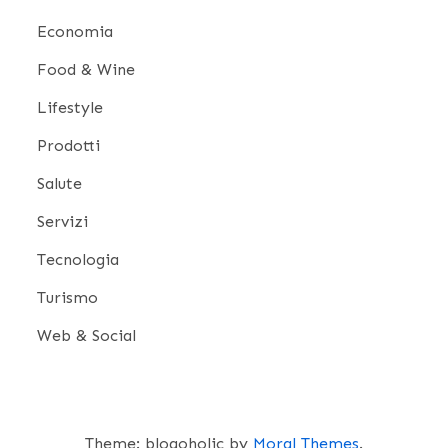
Economia
Food & Wine
Lifestyle
Prodotti
Salute
Servizi
Tecnologia
Turismo
Web & Social
Theme: blogoholic by
Moral Themes
.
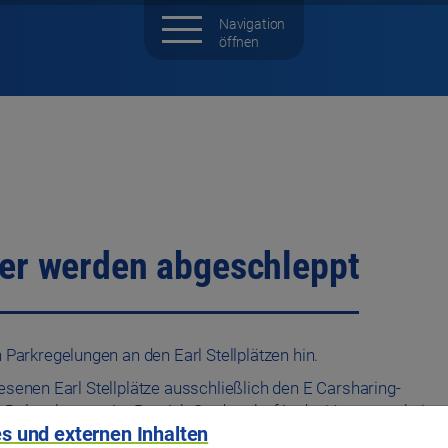
rker werden abgeschleppt
 Parkregelungen an den Earl Stellplätzen hin.
esenen Earl Stellplätze ausschließlich den E Carsharing-
 Dulten kam es im Bereich Stadtamhof in der Vergangenheit
s und externen Inhalten
ätze blockierten.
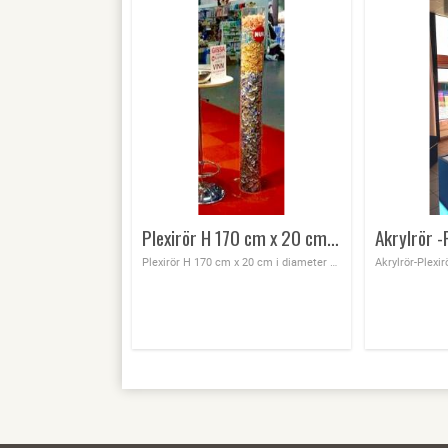
Plexirör H 170 cm x 20 cm i diameter
Plexirör H 170 cm x 20 cm i diameter med limmad fot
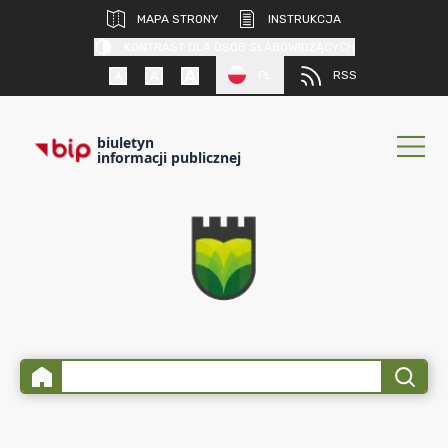
MAPA STRONY
INSTRUKCJA
KONTRAST DLA OSÓB SŁABOWIDZĄCYCH
PL
RSS
biuletyn
informacji publicznej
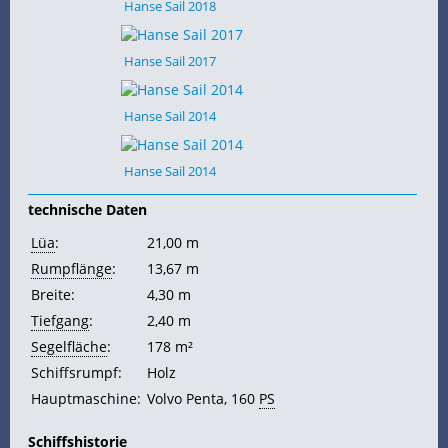
Hanse Sail 2018
Hanse Sail 2017
Hanse Sail 2014
Hanse Sail 2014
technische Daten
Lüa
:
21,00 m
Rumpflänge
:
13,67 m
Breite:
4,30 m
Tiefgang
:
2,40 m
Segelfläche
:
178 m²
Schiffsrumpf:
Holz
Hauptmaschine:
Volvo Penta, 160
PS
Schiffshistorie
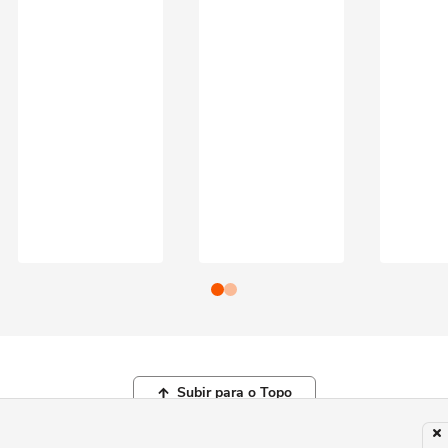
Subir para o Topo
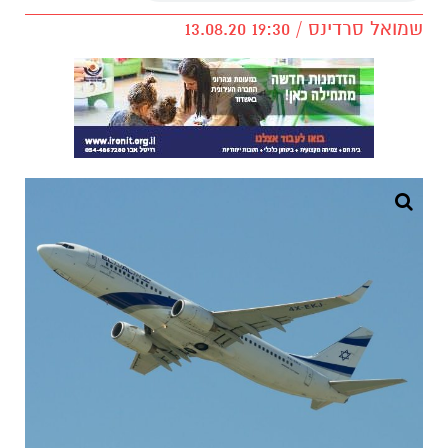
שמואל סרדינס / 19:30 13.08.20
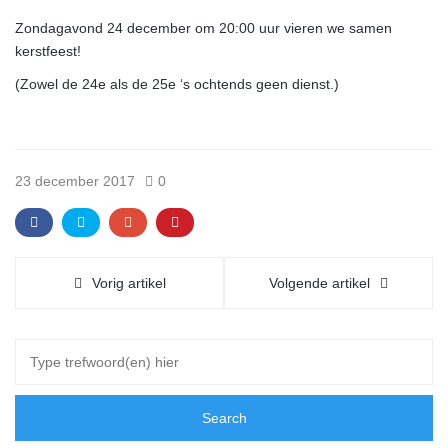
Zondagavond 24 december om 20:00 uur vieren we samen
kerstfeest!
(Zowel de 24e als de 25e ‘s ochtends geen dienst.)
23 december 2017
0
Vorig artikel
Volgende artikel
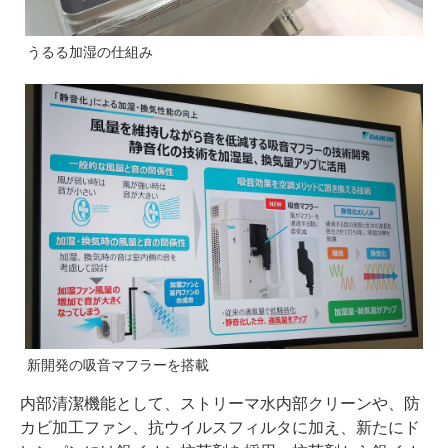
うるる加湿の仕組み
新開発の吸音マフラーを搭載
内部清潔機能として、ストリーマ水内部クリーンや、防
カビ加工ファン、抗ウイルスフィルタに加え、新たにド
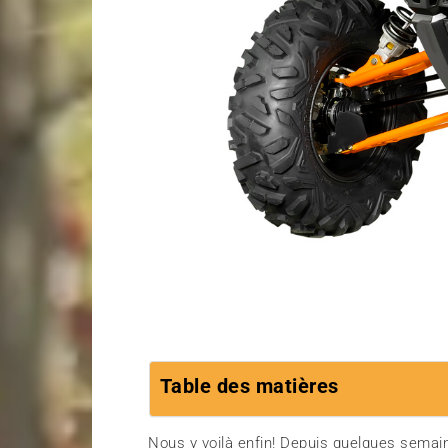
Table des matières
Nous y voilà enfin! Depuis quelques semai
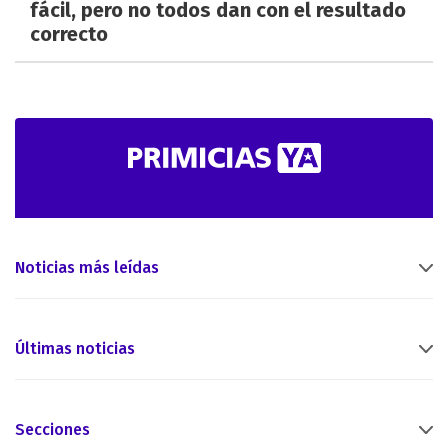
fácil, pero no todos dan con el resultado
correcto
Noticias más leídas
Últimas noticias
Secciones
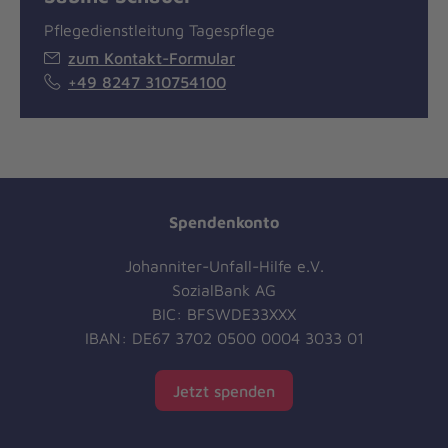
Pflegedienstleitung Tagespflege
zum Kontakt-Formular
+49 8247 310754100
Spendenkonto
Johanniter-Unfall-Hilfe e.V.
SozialBank AG
BIC: BFSWDE33XXX
IBAN: DE67 3702 0500 0004 3033 01
Jetzt spenden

### Brief
With the pictures excluded, the line containing "カビ加工ファン、抗ウイルスフィルタに加え、新たにド" and every line after it through the end of the data above are to be transcribed exactly, and nothing more.

### Written answer
カビ加工ファン、抗ウイルスフィルタに加え、新たにド
Table des matières
Nous y voilà enfin! Depuis quelques semai
fácil, pero no todos dan con el resultado
correcto
Noticias más leídas
Últimas noticias
Secciones
Pflegedienstleitung Tagespflege
zum Kontakt-Formular
+49 8247 310754100
Spendenkonto
Johanniter-Unfall-Hilfe e.V.
SozialBank AG
BIC: BFSWDE33XXX
IBAN: DE67 3702 0500 0004 3033 01
Jetzt spenden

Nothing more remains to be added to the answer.